Autismo: fare gol con l’inclusione

martedì 5 dicembre 2023


Un cerchio che si apre. Con l’obiettivo d’allargarlo, per aprire un fronte che possa coinvolgere più realtà. Nasce a Roma il progetto “Assist-Aut”, che vede insieme l’associazione ScopriAmo l’autismo, l’accademia di calcio Gialloazzurri e, a latere, l’Università Campus Bio-Medico. “Fare del bene porta bene” dicono dall’Associazione. E da queste basi prende avvio un’idea che, giorno per giorno, sta prendendo corpo. Senza perdere la bussola, che è orientata verso la meta: quella dell’inclusione. Ma non solo.

Margareth Martino, medico, vicepresidente di “ScopriAmo l’autismo” contattata dall’Opinione racconta: “Lo sport di gruppo è una delle poche cose che è preclusa a chi ha disturbi dello spettro autistico”. Eppure, rivela, “avevo letto che in alcuni nazioni, come negli Usa, sono stati effettuati degli studi. Che hanno mostrato come lo sport, nella fattispecie il calcio, possa rappresentare qualcosa di più di una mera attività ludica. Perché ha anche dei risvolti terapeutici”.

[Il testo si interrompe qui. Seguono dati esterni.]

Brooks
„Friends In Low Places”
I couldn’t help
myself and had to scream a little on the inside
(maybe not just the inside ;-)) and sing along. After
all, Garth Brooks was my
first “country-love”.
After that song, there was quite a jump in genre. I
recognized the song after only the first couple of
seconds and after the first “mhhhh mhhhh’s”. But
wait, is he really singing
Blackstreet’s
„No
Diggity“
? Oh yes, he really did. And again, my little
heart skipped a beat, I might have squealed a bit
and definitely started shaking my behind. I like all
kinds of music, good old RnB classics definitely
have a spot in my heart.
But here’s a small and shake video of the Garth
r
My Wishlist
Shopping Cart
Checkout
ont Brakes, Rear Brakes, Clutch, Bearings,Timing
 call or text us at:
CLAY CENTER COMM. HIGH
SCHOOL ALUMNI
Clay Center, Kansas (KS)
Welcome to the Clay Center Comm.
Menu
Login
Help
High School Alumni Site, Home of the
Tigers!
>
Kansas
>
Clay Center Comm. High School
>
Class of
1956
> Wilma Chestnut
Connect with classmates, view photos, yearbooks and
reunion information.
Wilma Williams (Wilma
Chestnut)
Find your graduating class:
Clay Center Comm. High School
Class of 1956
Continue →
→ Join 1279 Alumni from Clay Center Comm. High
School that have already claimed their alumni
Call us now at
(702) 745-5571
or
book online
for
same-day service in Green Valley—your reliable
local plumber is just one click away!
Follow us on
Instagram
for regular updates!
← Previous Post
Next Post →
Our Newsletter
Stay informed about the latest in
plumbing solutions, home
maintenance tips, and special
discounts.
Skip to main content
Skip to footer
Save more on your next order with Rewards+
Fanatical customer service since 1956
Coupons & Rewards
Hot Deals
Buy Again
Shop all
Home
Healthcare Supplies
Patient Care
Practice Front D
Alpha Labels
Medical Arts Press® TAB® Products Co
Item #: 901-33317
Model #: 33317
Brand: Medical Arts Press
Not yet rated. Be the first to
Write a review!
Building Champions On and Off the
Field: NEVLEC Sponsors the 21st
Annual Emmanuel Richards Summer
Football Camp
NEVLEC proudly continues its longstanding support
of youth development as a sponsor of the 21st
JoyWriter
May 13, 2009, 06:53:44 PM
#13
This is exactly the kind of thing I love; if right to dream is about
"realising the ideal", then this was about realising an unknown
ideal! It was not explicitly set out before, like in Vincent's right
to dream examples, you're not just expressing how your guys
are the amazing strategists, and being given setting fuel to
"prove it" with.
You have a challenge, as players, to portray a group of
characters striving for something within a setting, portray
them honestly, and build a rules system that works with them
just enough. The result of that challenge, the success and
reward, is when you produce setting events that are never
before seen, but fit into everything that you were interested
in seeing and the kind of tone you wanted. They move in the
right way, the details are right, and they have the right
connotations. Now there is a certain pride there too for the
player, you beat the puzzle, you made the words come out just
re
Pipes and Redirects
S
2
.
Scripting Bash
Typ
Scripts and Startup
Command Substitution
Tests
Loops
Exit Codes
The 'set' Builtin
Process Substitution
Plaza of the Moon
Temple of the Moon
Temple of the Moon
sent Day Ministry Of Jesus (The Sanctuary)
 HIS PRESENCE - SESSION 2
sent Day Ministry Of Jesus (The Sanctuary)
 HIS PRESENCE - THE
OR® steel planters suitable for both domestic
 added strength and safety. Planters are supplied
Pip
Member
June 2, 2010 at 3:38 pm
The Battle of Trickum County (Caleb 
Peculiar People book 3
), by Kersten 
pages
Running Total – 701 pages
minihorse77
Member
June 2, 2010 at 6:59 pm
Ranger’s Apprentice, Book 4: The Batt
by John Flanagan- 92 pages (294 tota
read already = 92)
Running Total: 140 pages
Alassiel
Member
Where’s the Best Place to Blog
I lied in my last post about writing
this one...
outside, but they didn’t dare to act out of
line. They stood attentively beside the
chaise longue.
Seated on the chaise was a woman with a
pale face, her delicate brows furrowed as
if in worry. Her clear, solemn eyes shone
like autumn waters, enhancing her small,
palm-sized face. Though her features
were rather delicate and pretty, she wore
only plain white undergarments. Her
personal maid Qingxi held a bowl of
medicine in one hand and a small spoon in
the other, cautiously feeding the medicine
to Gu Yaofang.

Inizia così il viaggio. Viene individuata la struttura e la società disposta a far parte della squadra, che è appunto l’accademia Gialloazzurri. Inoltre, spiega la dottoressa Martino, “nel Comitato scientifico della nostra associazione è presente il direttore dell’Università del Campus Bio-Medico”. Con la struttura accademica, quindi, sarà valutato il possibile avvio di una ricerca sulle finalità mediche e terapeutiche del progetto. “I bambini autistici fanno fatica a inserirsi in un gruppo – osserva Margareth Martino – e ad avere la percezione degli altri. Solitamente, il rapporto è uno a uno (bimbo-terapista). Tutto ciò è faticoso, se calato in una disciplina dove ci sono più individualità. Per questo, è stato avviato un percorso di formazione. Dalle segretarie agli allenatori. In campo, durante gli allenamenti, ci saranno contemporaneamente i mister e i terapisti. Stiamo formando il personale, impostando un protocollo d’allenamento”. Parallelamente, prosegue, “c’è, passatemi il termine, il reclutamento. Per iniziare, un massimo di 8-10 ragazzini, tra i 5 e i 10 anni, con un autismo di livello 1. Le attività dovrebbero partire a marzo, con la bella stagione. Sarà importante trovare un giorno, per esempio il sabato mattina, quando i bambini sono liberi e non hanno terapia”.

L’obiettivo pratico “è riuscire a trovare un format di allenamento facilmente replicabile anche per altre polisportive – dice Martino – l’obiettivo ambizioso, invece, è quello di un progetto di ricerca che possa essere terapeutico”. Senza dimenticare un aspetto: “L’autismo non si cura, si comprende. La formazione deve essere fatta seriamente. Perché l’autismo è di per sé complesso. Ed è altrettanto complesso sia da spiegare che da capire. L’autismo, anche se si dovessero acquisire autonomia e capacità verbali, resta una condizione permanente. Nella nostra associazione c’è un ragazzo, Francesco, che è autistico. E nei percorsi di formazione è con noi. Ascoltarlo è importante”. Perché, conclude Margareth Martino, “le persone autistiche sanno dare amore. Ma molto spesso non abbiamo gli strumenti, e le conoscenze, per riceverlo. E incamerarlo”.